Especialistas apontam falhas e atraso no plano do governo Lula para enfrentar facções criminosas. (Foto: Pedro Kirilos)O plano do governo Lula para combater facções criminosas foi recebido como um avanço por especialistas em segurança pública, mas também gerou críticas pela demora no lançamento e por lacunas consideradas centrais. Entre os principais pontos levantados está a ausência de medidas mais claras para a retomada de territórios hoje dominados por facções e milícias.
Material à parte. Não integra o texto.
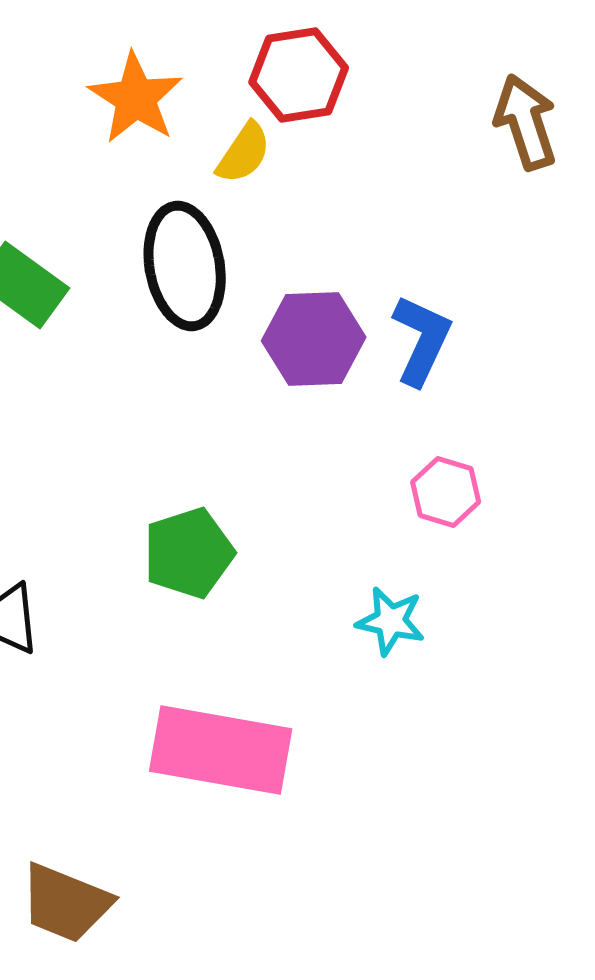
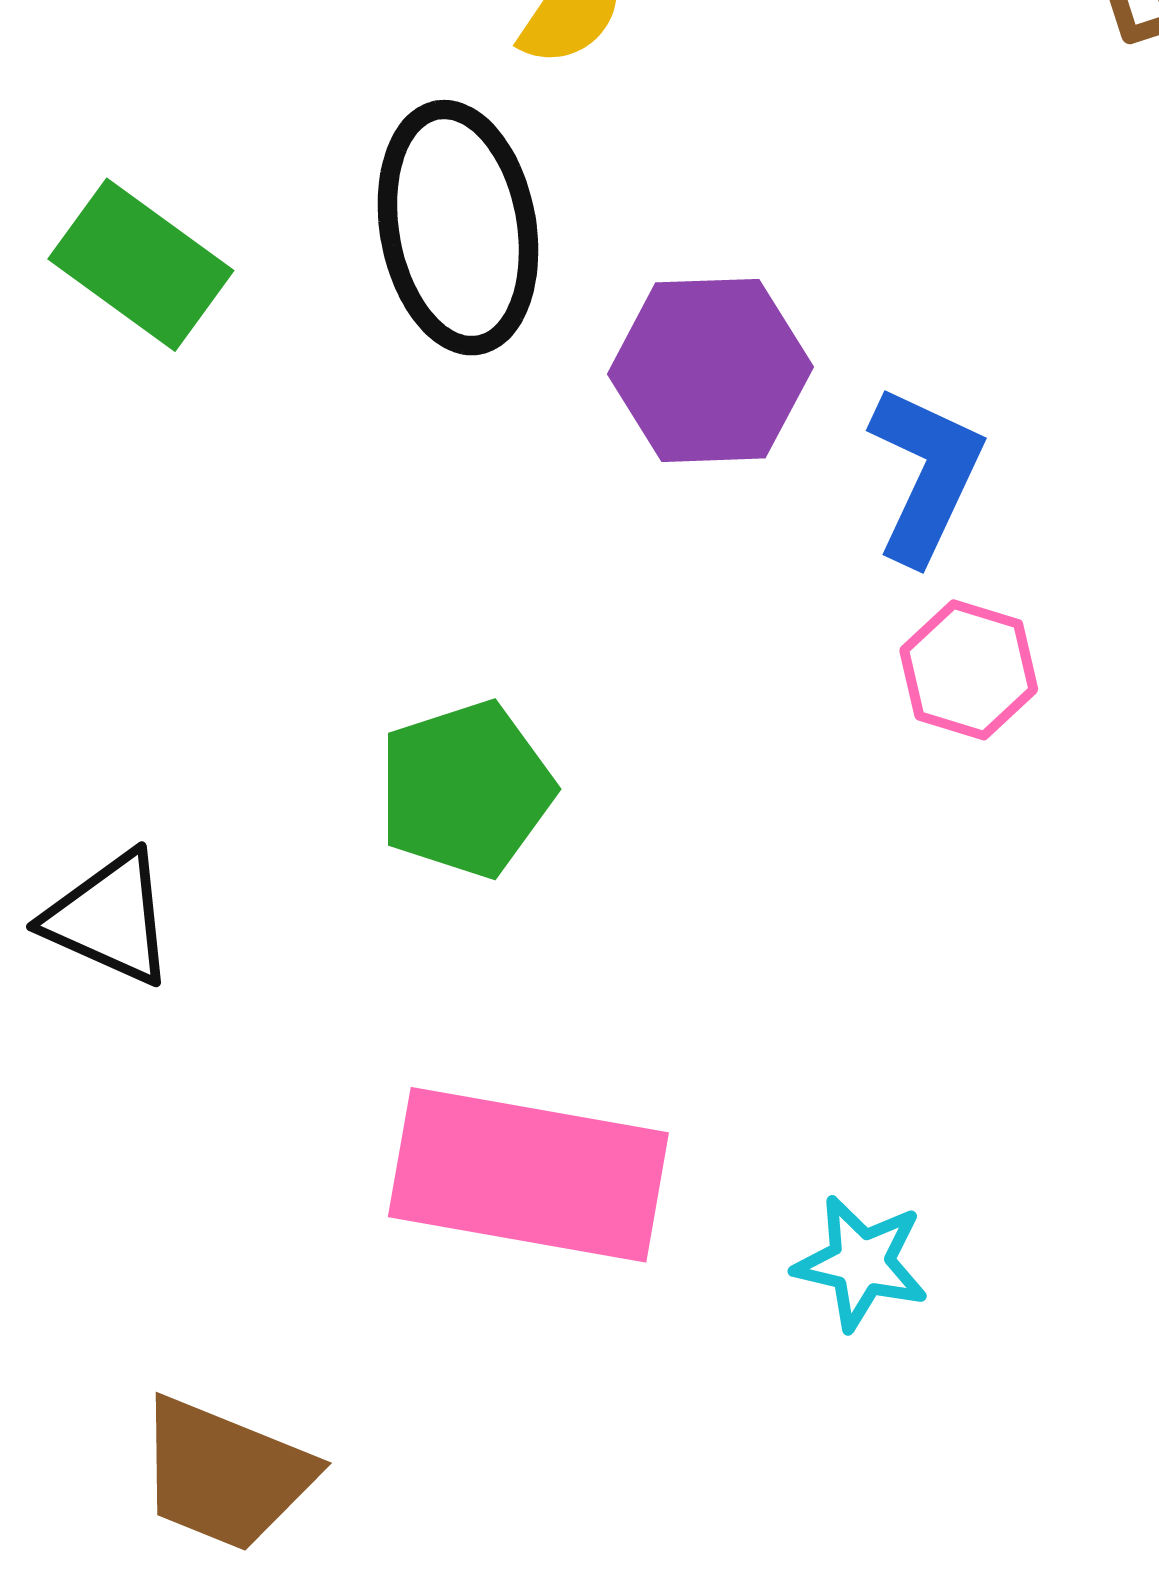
blue L-shape: (422, 340) -> (926, 474), moved
cyan star: (391, 621) -> (861, 1263), moved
Lançado nesta terça-feira (12), o Programa Brasil Contra o Crime Organizado prevê investimento de R$ 11 bilhões e aposta em quatro frentes principais: asfixia financeira das organizações criminosas, reforço da segurança no sistema prisional, qualificação das investigações de homicídios e combate ao tráfico de armas. Entre as medidas vistas como promissoras estão a criação de uma Força Integrada de Combate ao Crime Organizado de alcance nacional e a adoção de padrão de segurança máxima em 138 presídios estratégicos.
Apesar disso, especialistas avaliam que o programa chega tarde e ainda deixa dúvidas sobre como enfrentar o domínio territorial imposto por grupos criminosos em diversas regiões do País. Para o ex-capitão do Bope Rodrigo Pimentel, um plano de segurança apresentado a poucos meses da eleição e sem foco direto na retomada dessas áreas perde efetividade. Ele argumenta que a presença do crime organizado é percebida pela população principalmente nas barricadas, na extorsão e no controle de comunidades.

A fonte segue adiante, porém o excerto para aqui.